Una pareja de pavones, especie en peligro de extinción en Chiapas, fue captada en video por personal de la Comisión Nacional de Áreas Naturales Protegidas (Conanp) mientras se apareaban en los alrededores de la reserva El Triunfo, lo que refleja parte de la salud del ecosistema en esa zona.
Estas conductas, comentaron los especialistas que realizan los trabajos de monitoreo, son poco comunes de captar en animales que están en vida libre; el suceso ocurrió sobre un árbol tipo carnero, mientras los guardaparques terminaban la jornada laboral.
“El avistamiento -que quedó grabado- es una fuente importante de información sobre los hábitos reproductivos del ave pavón, especie en peligro de extinción”, detalló personal de la Conanp.
Los trabajos de monitoreo que realiza la dependencia del orden federal se debe a que la especie está bajo el concepto de riesgo, donde parte de su hábitat natural se está destruyendo a pasos agigantados.
Otra de las alertas, es que la cacería ilegal también va en aumento y genera un impacto no solo en los sitios donde más se mueven, también el daño se refleja en el número de ejemplares y en los nidos que utilizan para reproducirse.
El pavón, además de ser una ave endémica de Chiapas -y que se conoce con otros nombres- puede medir hasta 90 centímetros y alcanzar un peso que oscila entre uno y dos kilos y medio. La especie está restringida al bosque mesófilo de montaña de la Sierra Madre de Chiapas en México y a la Cordillera Volcánica Central en Guatemala.
A pesar de las alertas que se tienen de la especie, la Conanp precisó que, gracias a los trabajos de protección de los bosques y selvas, es que se ha “permitido preservar la población reproductiva más numerosa de dicha ave, representando un santuario para su sobrevivencia”.
Se tiene conocimiento de que el macho de pavón realiza diferentes tipos de vocalizaciones para atraer a la hembra, en el video se observa el cortejo del macho, el cual ofrece frutos y hojas a su pareja a través de regurgitaciones.
La época de reproducción inicia en el mes de noviembre y finaliza en mayo.
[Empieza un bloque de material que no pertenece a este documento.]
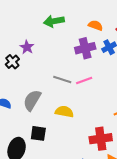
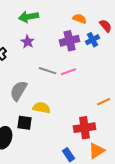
green arrow: (54, 21) -> (29, 17), moved
purple star: (27, 47) -> (28, 42), moved
yellow semicircle: (64, 112) -> (42, 108), moved

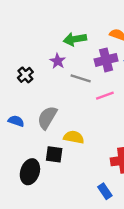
green arrow: (29, 17) -> (75, 39), moved
gray line: (48, 71) -> (81, 78), moved

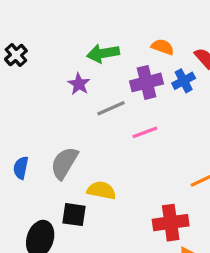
black cross: (25, 75) -> (16, 55), moved
gray line: (81, 78) -> (111, 108), turned -42
blue semicircle: (16, 121) -> (21, 168), turned -98

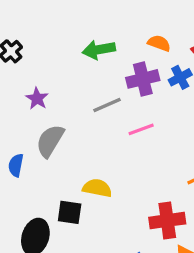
purple star: (79, 84) -> (37, 98), moved
gray semicircle: (64, 163) -> (50, 141), moved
La temporada de anidación -y cuidado de polluelos- ocurre entre febrero y mayo. “El macho es el responsable de construir el nido con raíces y hojarasca, mientras que la hembra decide si el nido es apto y seguro”.
En la última década se han implementado técnicas de monitoreo sistemático en El Triunfo y el Volcán Tacaná; en sitios con presencia de esta ave se han implementado campañas de difusión mediante talleres comunitarios, para que la población conozca el valor que tienen en el equilibrio ecológico.